■ **EXERCISE DIRECTIONS**
What number of lines in the records below hold the word "azione"? Give that number alone.

--------------------------------------------------

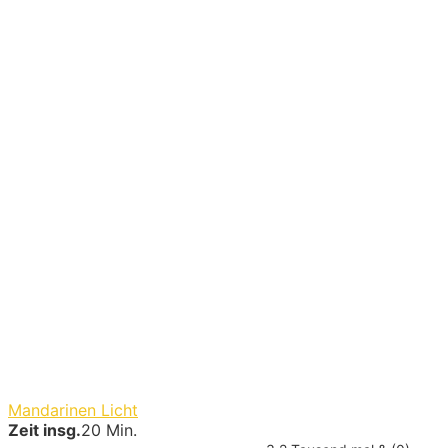
Mandarinen Licht
Zeit insg.
20 Min.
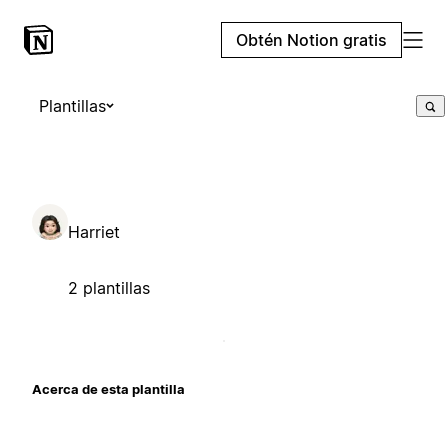
Obtén Notion gratis
Plantillas
Harriet
2 plantillas
Acerca de esta plantilla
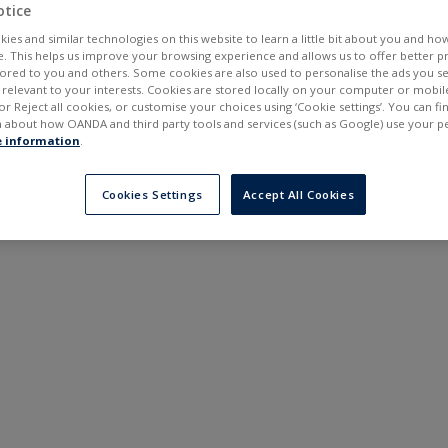
---
---
otice
30 дней
6 месяцев
ies and similar technologies on this website to learn a little bit about you and ho
te. This helps us improve your browsing experience and allows us to offer better 
ilored to you and others. Some cookies are also used to personalise the ads you s
elevant to your interests. Cookies are stored locally on your computer or mobil
or Reject all cookies, or customise your choices using ‘Cookie settings’. You can f
 about how OANDA and third party tools and services (such as Google) use your p
 information
.
Cookies Settings
Accept All Cookies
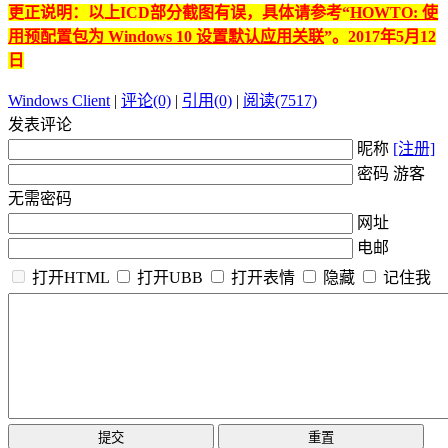
更正说明：以上ICD部分截图有误，具体请参考“
HOWTO: 使
用预配置包为 Windows 10 设置默认应用关联
”。2017年5月12
日
Windows Client
|
评论(0)
|
引用(0)
|
阅读(7517)
发表评论
昵称
[注册]
密码 游客
无需密码
网址
电邮
打开HTML
打开UBB
打开表情
隐藏
记住我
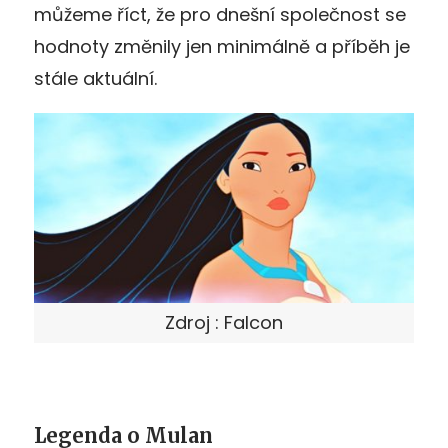
můžeme říct, že pro dnešní společnost se
hodnoty změnily jen minimálně a příběh je
stále aktuální.
Zdroj : Falcon
Legenda o Mulan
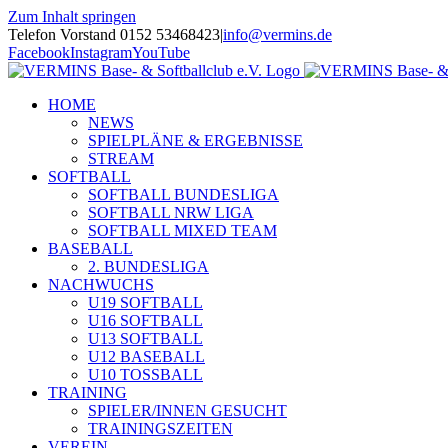
Zum Inhalt springen
Telefon Vorstand 0152 53468423
|
info@vermins.de
Facebook
Instagram
YouTube
HOME
NEWS
SPIELPLÄNE & ERGEBNISSE
STREAM
SOFTBALL
SOFTBALL BUNDESLIGA
SOFTBALL NRW LIGA
SOFTBALL MIXED TEAM
BASEBALL
2. BUNDESLIGA
NACHWUCHS
U19 SOFTBALL
U16 SOFTBALL
U13 SOFTBALL
U12 BASEBALL
U10 TOSSBALL
TRAINING
SPIELER/INNEN GESUCHT
TRAININGSZEITEN
VEREIN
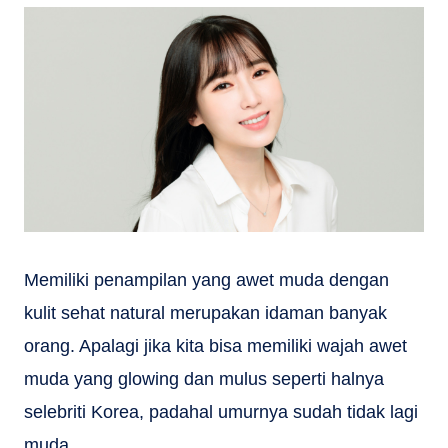
Memiliki penampilan yang awet muda dengan
kulit sehat natural merupakan idaman banyak
orang. Apalagi jika kita bisa memiliki wajah awet
muda yang glowing dan mulus seperti halnya
selebriti Korea, padahal umurnya sudah tidak lagi
muda.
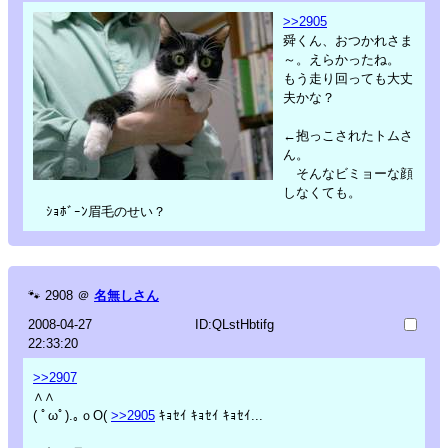
>>2905
舜くん、おつかれさま
～。えらかったね。
もう走り回っても大丈
夫かな？
←抱っこされたトムさ
ん。
そんなビミョーな顔
しなくても。
ｼｮﾎﾞｰﾝ眉毛のせい？
🐾
2908
＠
名無しさん
2008-04-27
ID:QLstHbtifg
22:33:20
>>2907
∧∧
( ﾟωﾟ).｡ｏO(
>>2905
ｷｮｾｲ ｷｮｾｲ ｷｮｾｲ...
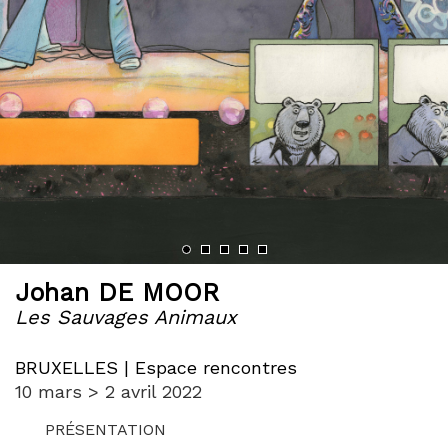
‹
›
Johan DE MOOR
Les Sauvages Animaux
BRUXELLES | Espace rencontres
10 mars > 2 avril 2022
PRÉSENTATION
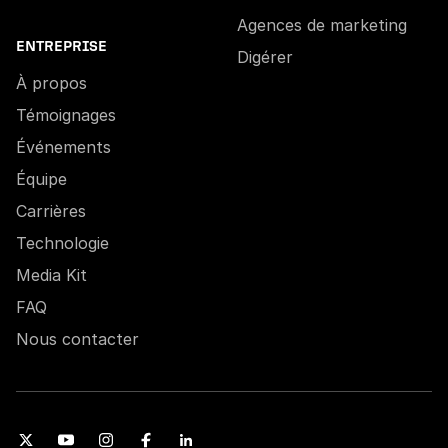
Agences de marketing
ENTREPRISE
Digérer
À propos
Témoignages
Événements
Équipe
Carrières
Technologie
Media Kit
FAQ
Nous contacter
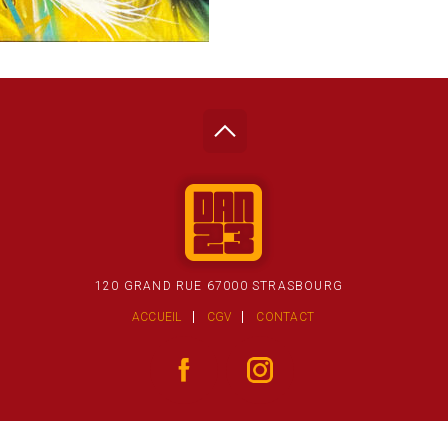
120 GRAND RUE 67000 STRASBOURG
ACCUEIL
CGV
CONTACT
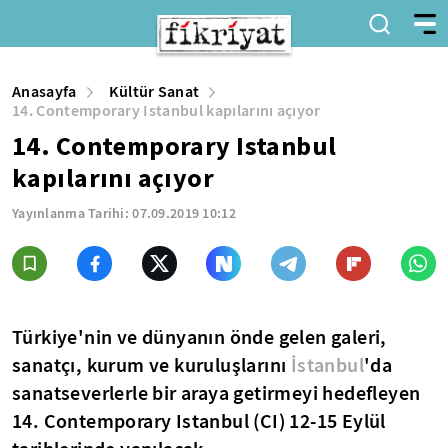
Anasayfa
Kültür Sanat
14. Contemporary Istanbul kapılarını açıyor
14. Contemporary Istanbul
kapılarını açıyor
Yayınlanma Tarihi:
07.09.2019 10:12
Türkiye'nin ve dünyanın önde gelen galeri,
sanatçı, kurum ve kuruluşlarını
İstanbul
'da
sanatseverlerle bir araya getirmeyi hedefleyen
14. Contemporary Istanbul (CI) 12-15 Eylül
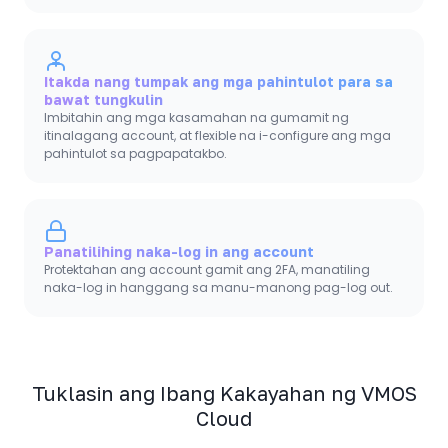
Itakda nang tumpak ang mga pahintulot para sa
bawat tungkulin
Imbitahin ang mga kasamahan na gumamit ng
itinalagang account, at flexible na i-configure ang mga
pahintulot sa pagpapatakbo.
Panatilihing naka-log in ang account
Protektahan ang account gamit ang 2FA, manatiling
naka-log in hanggang sa manu-manong pag-log out.
Tuklasin ang Ibang Kakayahan ng VMOS
Cloud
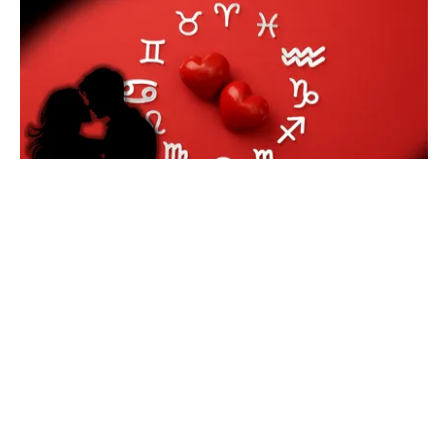
HOROSCOP
Horoscop 6 august 2026. O zodie își întâlnește
marea dragoste, alte trei primesc surprize
amoroase
TOS
Politica Cookies
Protecția Datelor Personale
Despre Noi
Publicitate
Echipa
© 2026, toate drepturile rezervate puterea.ro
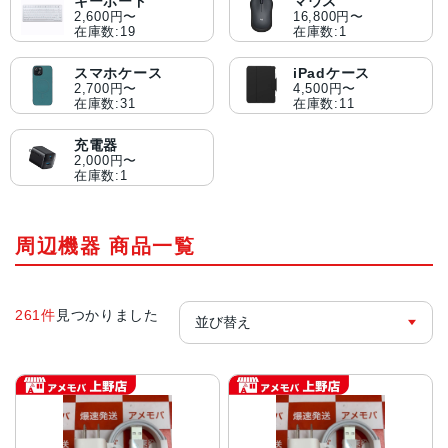
キーボード
マウス
2,600円〜
16,800円〜
在庫数:19
在庫数:1
スマホケース
iPadケース
2,700円〜
4,500円〜
在庫数:31
在庫数:11
充電器
2,000円〜
在庫数:1
周辺機器 商品一覧
261件
見つかりました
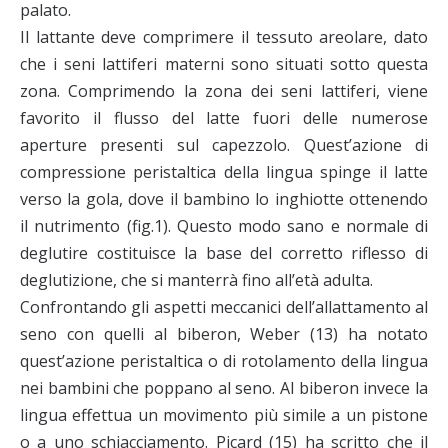
palato.
Il lattante deve comprimere il tessuto areolare, dato
che i seni lattiferi materni sono situati sotto questa
zona. Comprimendo la zona dei seni lattiferi, viene
favorito il flusso del latte fuori delle numerose
aperture presenti sul capezzolo. Quest’azione di
compressione peristaltica della lingua spinge il latte
verso la gola, dove il bambino lo inghiotte ottenendo
il nutrimento (fig.1). Questo modo sano e normale di
deglutire costituisce la base del corretto riflesso di
deglutizione, che si manterrà fino all’età adulta.
Confrontando gli aspetti meccanici dell’allattamento al
seno con quelli al biberon, Weber (13) ha notato
quest’azione peristaltica o di rotolamento della lingua
nei bambini che poppano al seno. Al biberon invece la
lingua effettua un movimento più simile a un pistone
o a uno schiacciamento. Picard (15) ha scritto che il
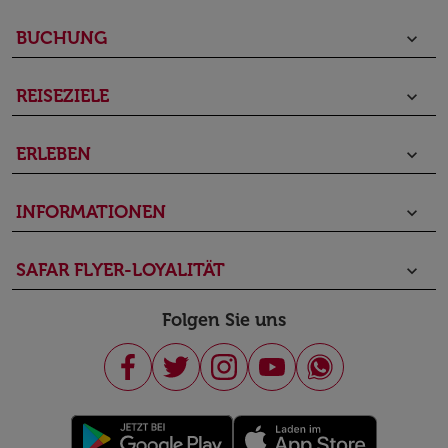
BUCHUNG
keyboard_arrow_down
REISEZIELE
keyboard_arrow_down
ERLEBEN
keyboard_arrow_down
INFORMATIONEN
keyboard_arrow_down
SAFAR FLYER-LOYALITÄT
keyboard_arrow_down
Folgen Sie uns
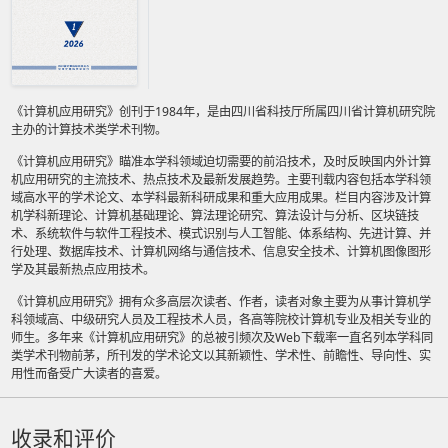
《计算机应用研究》创刊于1984年，是由四川省科技厅所属四川省计算机研究院
主办的计算技术类学术刊物。
《计算机应用研究》瞄准本学科领域迫切需要的前沿技术，及时反映国内外计算
机应用研究的主流技术、热点技术及最新发展趋势。主要刊载内容包括本学科领
域高水平的学术论文、本学科最新科研成果和重大应用成果。栏目内容涉及计算
机学科新理论、计算机基础理论、算法理论研究、算法设计与分析、区块链技
术、系统软件与软件工程技术、模式识别与人工智能、体系结构、先进计算、并
行处理、数据库技术、计算机网络与通信技术、信息安全技术、计算机图像图形
学及其最新热点应用技术。
《计算机应用研究》拥有众多高层次读者、作者，读者对象主要为从事计算机学
科领域高、中级研究人员及工程技术人员，各高等院校计算机专业及相关专业的
师生。多年来《计算机应用研究》的总被引频次及Web下载率一直名列本学科同
类学术刊物前茅，所刊发的学术论文以其新颖性、学术性、前瞻性、导向性、实
用性而备受广大读者的喜爱。
收录和评价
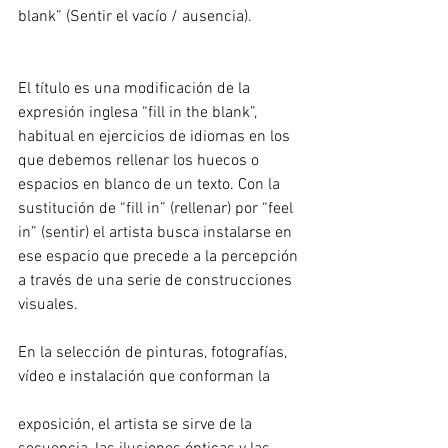
blank” (Sentir el vacío / ausencia).
El título es una modificación de la 
expresión inglesa “fill in the blank”, 
habitual en ejercicios de idiomas en los 
que debemos rellenar los huecos o 
espacios en blanco de un texto. Con la 
sustitución de “fill in” (rellenar) por “feel 
in” (sentir) el artista busca instalarse en 
ese espacio que precede a la percepción 
a través de una serie de construcciones 
visuales.
En la selección de pinturas, fotografías, 
vídeo e instalación que conforman la
exposición, el artista se sirve de la 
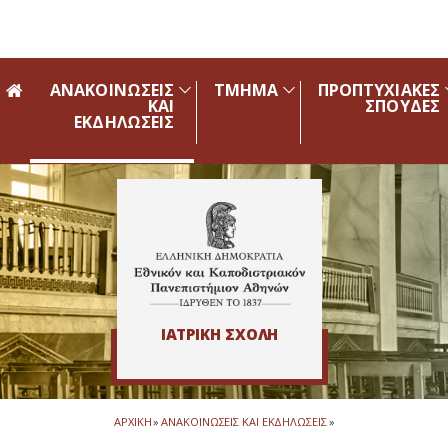
Skip to main navigation
Skip to main content
Skip to page footer
ΑΝΑΚΟΙΝΩΣΕΙΣ
ΤΜΗΜΑ
ΠΡΟΠΤΥΧΙΑΚΕΣ
ΚΑΙ
ΣΠΟΥΔΕΣ
ΕΚΔΗΛΩΣΕΙΣ
ΙΑΤΡΙΚΗ ΣΧΟΛΗ
ΑΡΧΙΚΗ
»
ΑΝΑΚΟΙΝΩΣΕΙΣ ΚΑΙ ΕΚΔΗΛΩΣΕΙΣ
»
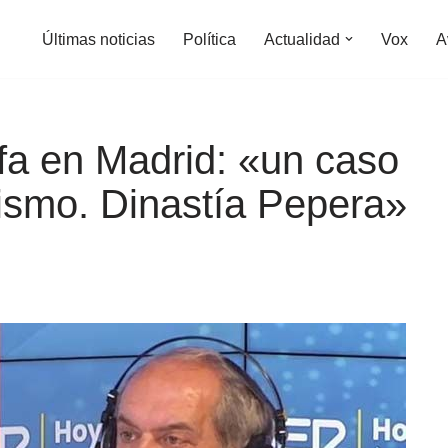
Últimas noticias
Política
Actualidad
Vox
A
fa en Madrid: «un caso
tismo. Dinastía Pepera»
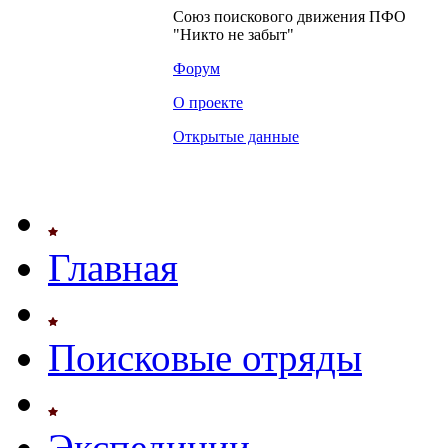
Союз поискового движения ПФО
"Никто не забыт"
Форум
О проекте
Открытые данные
Главная
Поисковые отряды
Экспедиции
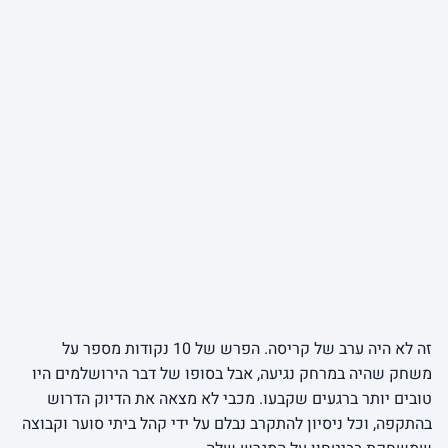
זה לא היה ערב של קריסה. הפרש של 10 נקודות מספר על
משחק שהיה במרחק נגיעה, אבל בסופו של דבר הירושלמים היו
טובים יותר ברגעים שקבעו. מכבי לא מצאה את הדיוק הדרוש
בהתקפה, וכל ניסיון להתקרב נבלם על ידי קהל ביתי סוער וקבוצה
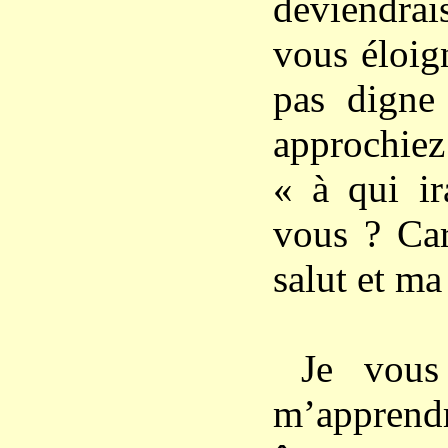
deviendrai
vous éloig
pas digne
approchie
« à qui ir
vous ? Ca
salut et m
Je vous
m’apprend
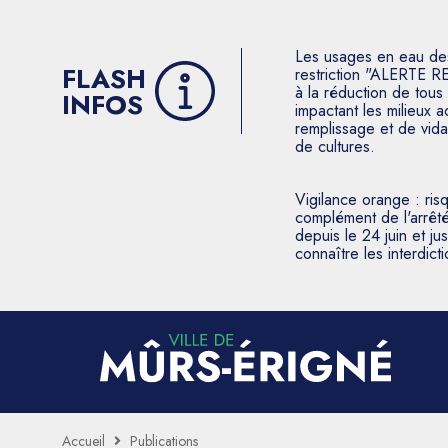
Les usages en eau des p
FLASH
restriction "ALERTE R
à la réduction de tous 
INFOS
impactant les milieux 
remplissage et de vida
de cultures.
Vigilance orange : ris
complément de l'arrêté
depuis le 24 juin et j
connaître les interdic
Accueil
Publications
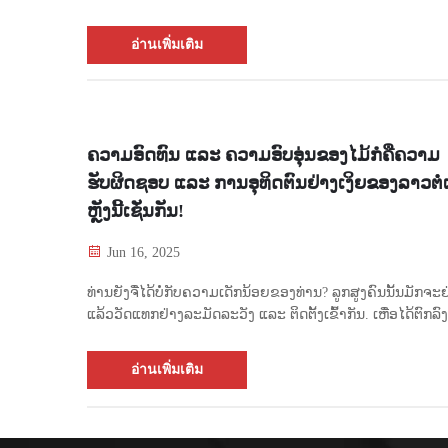
ທີ່ສຸດ! ສອດແນມຄວາມງາມແບບຕາເວັນອອກເຂົ້າກັບທຸກໆທ່ອນໄມ້
Hongchang Flooring ເປີດບົດໃໝ່ຂອງຊີວິດທີ່ເຕັມໄປດ້ວຍຄວາມ
อ่านเพิ่มเติม
ດ້ານກວີນິພນ...
ຄວາມອົດທົນ ແລະ ຄວາມອົບອຸ່ນຂອງໄມ້ກໍຄືຄວາມ
ຮັບຜິດຊອບ ແລະ ການອຸທິດຕົນຢ່າງເງິຍຂອງລາວຕໍ່
ຫຼັງນີ້ເຊັ່ນກັນ!
Jun 16, 2025
ທ່ານຍັງຈື່ໄດ້ບໍ່ກັບຄວາມເດັກນ້ອຍຂອງທ່ານ? ລູກສູງຄົນນັ້ນມັກຈະ
ແລ້ວວັດແທກຢ່າງລະມັດລະວັງ ແລະ ຕິດຕັ້ງເຂົ້າກັນ. ເຫື່ອໄດ້ຕົກລົງ
ພື້ນໄມ້ທີ່ລາວປູດ້ວຍຕົນເອງ ເຮັດໃຫ້ເກີດມີຮ່ອງຮອຍດຳໆນ້ອຍໆ. ລ
ວ່າ, "ຮ...
อ่านเพิ่มเติม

--------------------------------------------------

■ **ANSWER SPACE**
2